It’s the first time I have taken the older two on a trip with just me. Normally, all the kids go on school holiday trips to the country with Michelle while I work or one of us goes to various places to visit old friends while the other one holds the fort. This weekend, however, we split the family, which has both good and bad sides.
For the good side, I have thoroughly enjoyed sharing in the children’s excitement of air travel, going on holiday and spending some pretty exclusive time with their Dad. The time we’ve had has also allowed me to sit back and enjoy the young man and woman they are growing to be, to watch how they interact with both children their own age, adult friends of the family, and strangers we have encountered.
With a busy life running a business and providing for the family, these day to day observations are at best not given the opportunity to register and sink in, or at worst, are not experienced at all.
The negative side includes the potential burden this trip places on Michelle and the rest of the family, the glaringly obvious point that I simply have not spent enough time with all of my beautiful children, and, of course, the lost opportunity to share this experience with all of the family.
Since our experience of moving to Perth and back again, we have learnt that our family is best managed, enjoyed and developed when we operate as one, and move in the same direction. This doesn’t always mean doing exactly the same thing, but often it does.
A couple of phone calls made and pictures sent to Michelle and the rest the clan back in Melbourne, revealed how much some of the children both missed us and felt disappointed that they had not experienced snow four the first time.

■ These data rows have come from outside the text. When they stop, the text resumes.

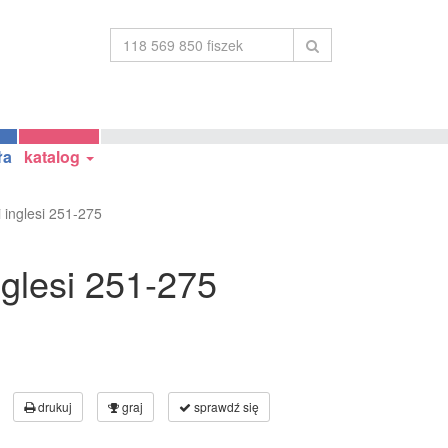
ła
katalog
 inglesi 251-275
nglesi 251-275
drukuj
graj
sprawdź się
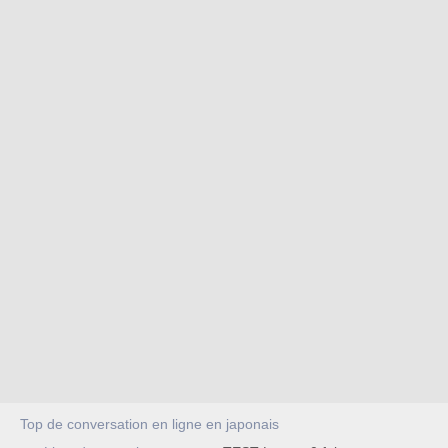
Top de conversation en ligne en japonais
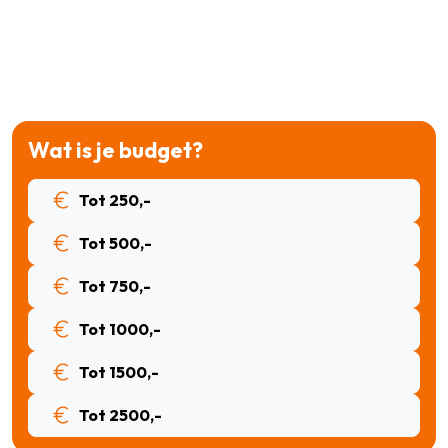
Wat is je budget?
Tot 250,-
Tot 500,-
Tot 750,-
Tot 1000,-
Tot 1500,-
Tot 2500,-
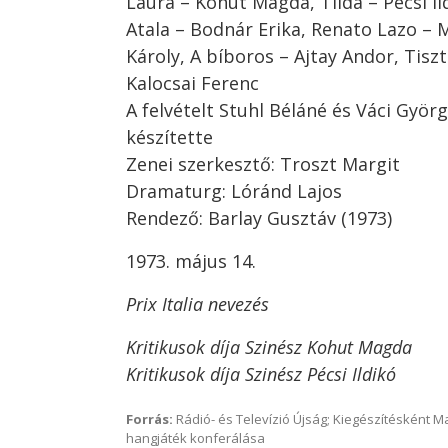
Laura – Kohut Magda, Tilda – Pécsi Il
Atala – Bodnár Erika, Renato Lazo – 
Károly, A bíboros – Ajtay Andor, Tiszt
Kalocsai Ferenc
A felvételt Stuhl Béláné és Váci Györ
készítette
Zenei szerkesztő: Troszt Margit
Dramaturg: Lóránd Lajos
Rendező: Barlay Gusztáv (1973)
1973. május 14.
Prix Italia nevezés
Kritikusok díja Szinész Kohut Magda
Kritikusok díja Szinész Pécsi Ildikó
Forrás:
Rádió- és Televízió Újság; Kiegészítésként 
hangjáték konferálása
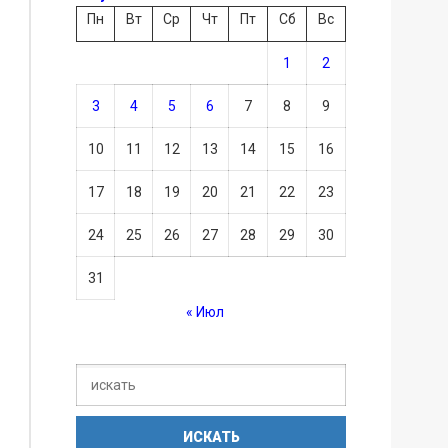
Пн
Вт
Ср
Чт
Пт
Сб
Вс
1
2
3
4
5
6
7
8
9
10
11
12
13
14
15
16
17
18
19
20
21
22
23
24
25
26
27
28
29
30
31
« Июл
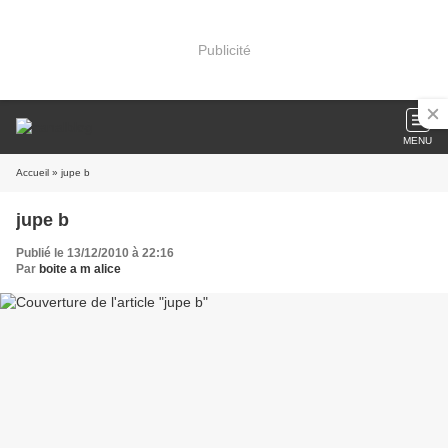
Publicité
MENU
Accueil
» jupe b
jupe b
Publié le 13/12/2010 à 22:16
Par
boite a m alice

I guess the overriding ‘take-away’ from this trip has been the most fundamental need to prioritise time with each child. Olivia and Sebastian have each sacrificed a lot in us having a large family. I suspect though, that they would not be able to articulate this. In truth, they may not even think they have sacrificed anything. Nevertheless, I feel a tremendous sense of appreciation for the young adults they are growing up to be, and a greater sense of burden that they leave their childhood knowing and being known, loving and being loved by their father. The same rings true for all of my children.